From 2f797003cd560f5492d4f9d75f87d7bb8433cb58 Mon Sep 17 00:00:00 2001
From: Eeo Jun <packwolf58@gmail.com>
Date: Sun, 22 May 2016 16:36:21 +0800
Subject: [PATCH 1/3] Don't reveal string length to attacker.

---
 src/pyotp/utils.py | 6 +++++-
 1 file changed, 5 insertions(+), 1 deletion(-)
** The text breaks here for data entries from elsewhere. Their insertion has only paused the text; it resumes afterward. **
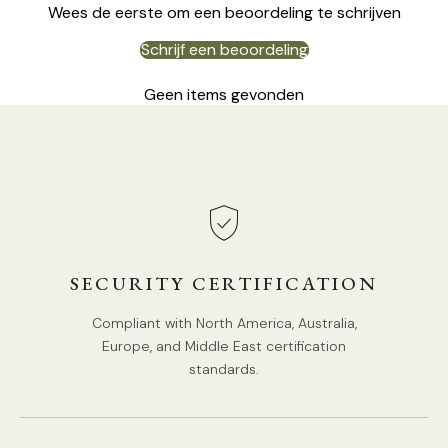
Wees de eerste om een beoordeling te schrijven
Schrijf een beoordeling
Geen items gevonden
DETAILS
Material:
Alabaster, Glass.
Body Color:
White.
Shade Color:
Smoke Gray.
SECURITY CERTIFICATION
Modern style.
Compliant with North America, Australia,
Type: Table Lamp.
Europe, and Middle East certification
standards.
Be applicable Environment: Indoor.
PRODUCT DOWNLOADS
AC 110-240V Voltage.
In line on / off switch.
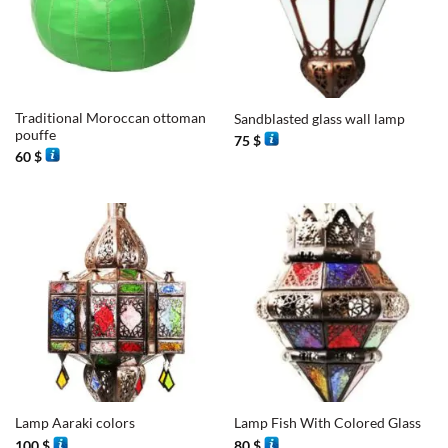
Traditional Moroccan ottoman
Sandblasted glass wall lamp
pouffe
75
$
60
$
Lamp Aaraki colors
Lamp Fish With Colored Glass
100
$
80
$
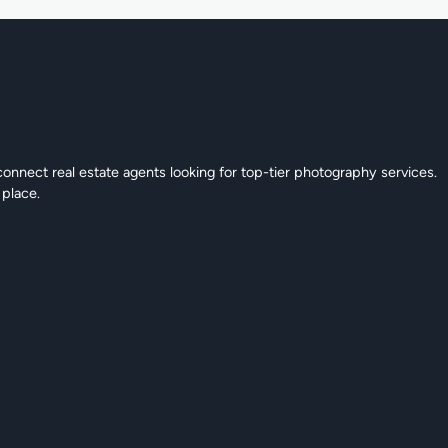
connect real estate agents looking for top-tier photography services.
 place.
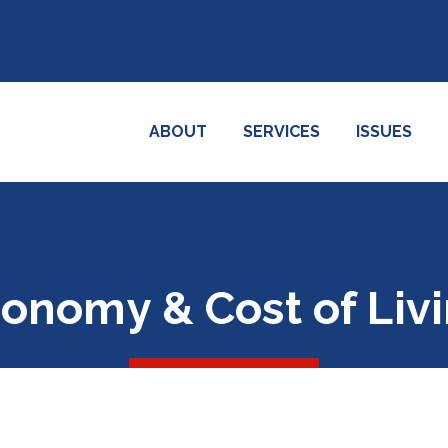
ABOUT
SERVICES
ISSUES
onomy & Cost of Liv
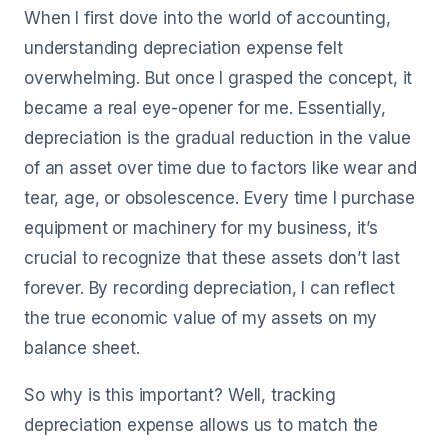
When I first dove into the world of accounting,
understanding depreciation expense felt
overwhelming. But once I grasped the concept, it
became a real eye-opener for me. Essentially,
depreciation is the gradual reduction in the value
of an asset over time due to factors like wear and
tear, age, or obsolescence. Every time I purchase
equipment or machinery for my business, it’s
crucial to recognize that these assets don’t last
forever. By recording depreciation, I can reflect
the true economic value of my assets on my
balance sheet.
So why is this important? Well, tracking
depreciation expense allows us to match the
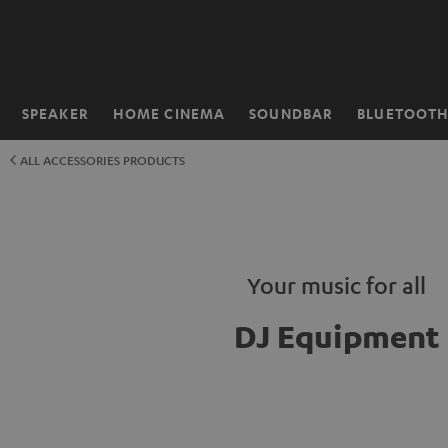
KIP TO
ONTENT
SPEAKER
HOME CINEMA
SOUNDBAR
BLUETOOT
Home
ALL ACCESSORIES PRODUCTS
Your music for all
DJ Equipment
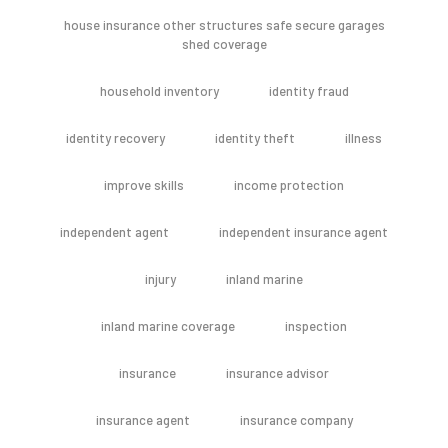
house insurance other structures safe secure garages
shed coverage
household inventory
identity fraud
identity recovery
identity theft
illness
improve skills
income protection
independent agent
independent insurance agent
injury
inland marine
inland marine coverage
inspection
insurance
insurance advisor
insurance agent
insurance company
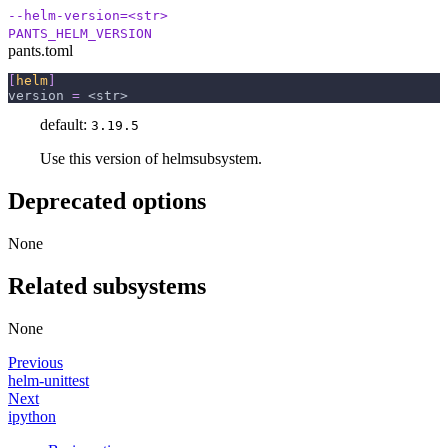
--helm-version=<str>
PANTS_HELM_VERSION
pants.toml
[
helm
]
version
=
 <str>
default:
3.19.5
Use this version of helmsubsystem.
Deprecated options
None
Related subsystems
None
Previous
helm-unittest
Next
ipython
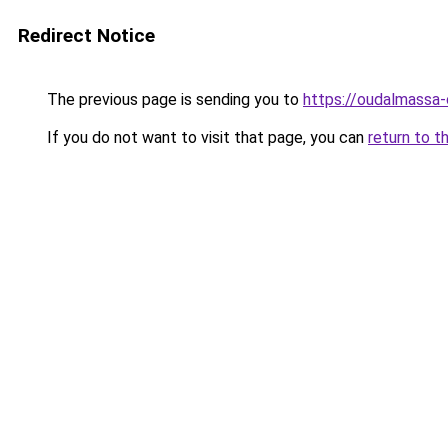
Redirect Notice
The previous page is sending you to
https://oudalmassa-
If you do not want to visit that page, you can
return to t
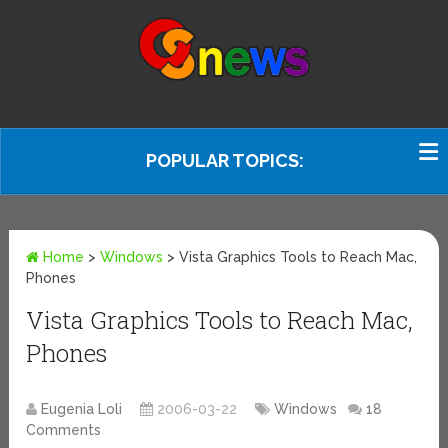
POPULAR TOPICS:
Home
>
Windows
>
Vista Graphics Tools to Reach Mac,
Phones
Vista Graphics Tools to Reach Mac,
Phones
Eugenia Loli
2006-03-22
Windows
18
Comments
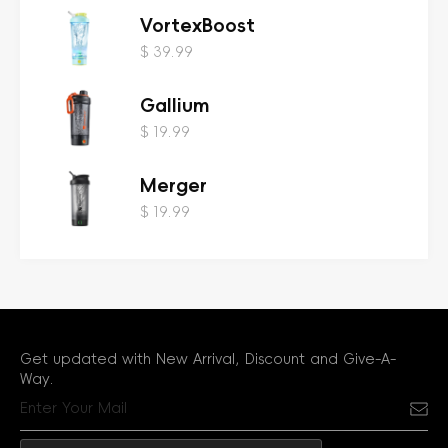
VortexBoost
$ 39.99
Gallium
$ 19.99
Merger
$ 19.99
Get updated with New Arrival, Discount and Give-A-
Way.
Sub
Email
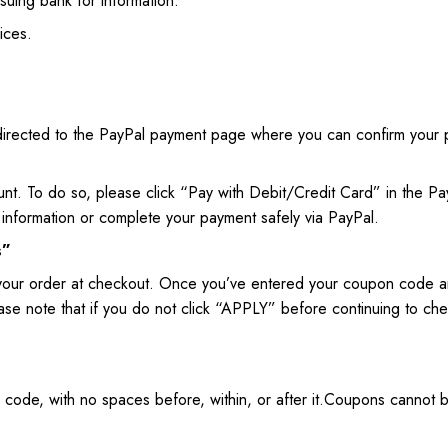
ssuing bank for information.
ices.
edirected to the PayPal payment page where you can confirm your 
unt. To do so, please click “Pay with Debit/Credit Card” in the P
information or complete your payment safely via PayPal.
s”
your order at checkout. Once you’ve entered your coupon code a
Please note that if you do not click “APPLY” before continuing to 
n code, with no spaces before, within, or after it.Coupons canno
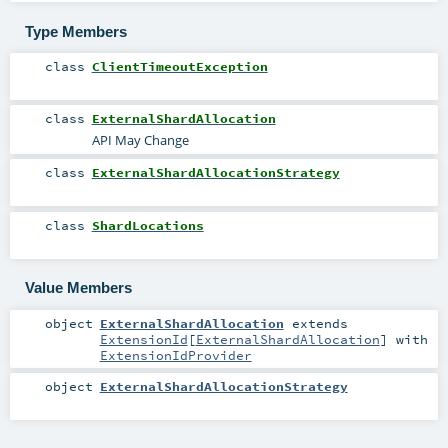
Type Members
class
ClientTimeoutException
class
ExternalShardAllocation
API May Change
class
ExternalShardAllocationStrategy
class
ShardLocations
Value Members
object
ExternalShardAllocation
extends
ExtensionId
[
ExternalShardAllocation
] with
ExtensionIdProvider
object
ExternalShardAllocationStrategy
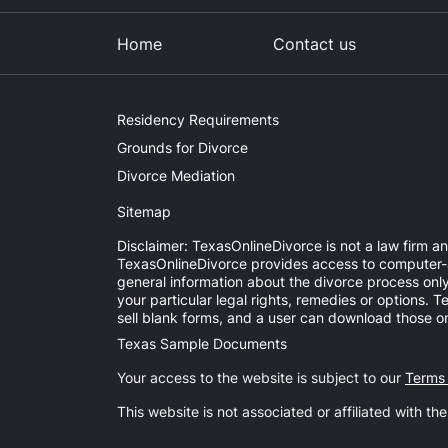
Home
Contact us
Residency Requirements
Grounds for Divorce
Divorce Mediation
Sitemap
Disclaimer: TexasOnlineDivorce is not a law firm an
TexasOnlineDivorce provides access to computer-aid
general information about the divorce process onl
your particular legal rights, remedies or options.
sell blank forms, and a user can download those on
Texas Sample Documents
Your access to the website is subject to our
Terms
This website is not associated or affiliated with th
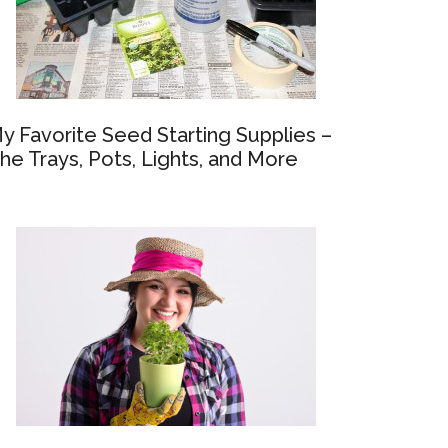
y Favorite Seed Starting Supplies –
he Trays, Pots, Lights, and More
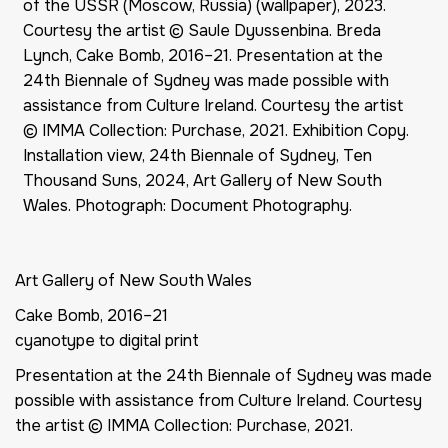
of the USSR (Moscow, Russia) (wallpaper), 2023.
Courtesy the artist © Saule Dyussenbina. Breda
Lynch, Cake Bomb, 2016–21. Presentation at the
24th Biennale of Sydney was made possible with
assistance from Culture Ireland. Courtesy the artist
© IMMA Collection: Purchase, 2021. Exhibition Copy.
Installation view, 24th Biennale of Sydney, Ten
Thousand Suns, 2024, Art Gallery of New South
Wales. Photograph: Document Photography.
Art Gallery of New South Wales
Cake Bomb, 2016–21
cyanotype to digital print
Presentation at the 24th Biennale of Sydney was made
possible with assistance from Culture Ireland. Courtesy
the artist © IMMA Collection: Purchase, 2021.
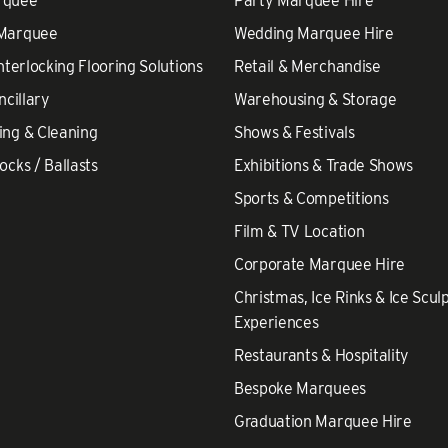
rquee
Party Marquee Hire
 Marquee
Wedding Marquee Hire
nterlocking Flooring Solutions
Retail & Merchandise
ncillary
Warehousing & Storage
ing & Cleaning
Shows & Festivals
ocks / Ballasts
Exhibitions & Trade Shows
Sports & Competitions
Film & TV Location
Corporate Marquee Hire
Christmas, Ice Rinks & Ice Scul
Experiences
Restaurants & Hospitality
Bespoke Marquees
Graduation Marquee Hire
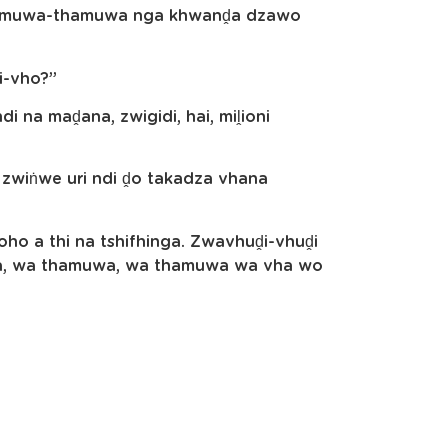
thamuwa-thamuwa nga khwanḓa dzawo
i-vho?”
i na maḓana, zwigidi, hai, miḽioni
 zwiṅwe uri ndi ḓo takadza vhana
 a thi na tshifhinga. Zwavhuḓi-vhuḓi
uwa, wa thamuwa, wa thamuwa wa vha wo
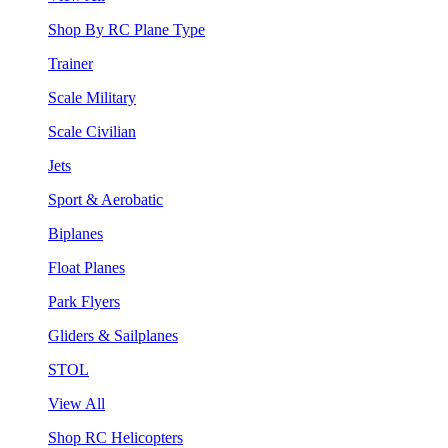
Shop By RC Plane Type
Trainer
Scale Military
Scale Civilian
Jets
Sport & Aerobatic
Biplanes
Float Planes
Park Flyers
Gliders & Sailplanes
STOL
View All
Shop RC Helicopters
diff --git a/src/pyotp/utils.py b/src/pyotp/utils.py
index f816703..47ee0fa 100644
--- a/src/pyotp/utils.py
+++ b/src/pyotp/utils.py
@@ -1,6 +1,10 @@
 from __future__ import print_function, unicode_literals, division, absolute_import
 
 import unicodedata
+try:
+    from itertools import izip_longest
+except ImportError:
+    from itertools import zip_longest as izip_longest
 
 try:
     from urllib.parse import quote
@@ -77,6 +81,6 @@ def strings_equal(s1, s2):
         return False
 
     differences = 0
-    for c1, c2 in zip(s1, s2):
+    for c1, c2 in izip_longest(s1, s2, '\0'):
         differences |= ord(c1) ^ ord(c2)
     return differences == 0

From 7ccb5197c347bd5216bcfa1d7306745b14cfe051 Mon Sep 17 00:00:00 2001
From: Eeo Jun <packwolf58@gmail.com>
Date: Sun, 22 May 2016 16:40:18 +0800
Subject: [PATCH 2/3] Remove "short circuit" section

---
 src/pyotp/utils.py | 3 ---
 1 file changed, 3 deletions(-)

diff --git a/src/pyotp/utils.py b/src/pyotp/utils.py
index 47ee0fa..7215770 100644
--- a/src/pyotp/utils.py
+++ b/src/pyotp/utils.py
@@ -77,9 +77,6 @@ def strings_equal(s1, s2):
     except ImportError:
         pass
 
-    if len(s1) != len(s2):
-        return False
-
     differences = 0
     for c1, c2 in izip_longest(s1, s2, '\0'):
         differences |= ord(c1) ^ ord(c2)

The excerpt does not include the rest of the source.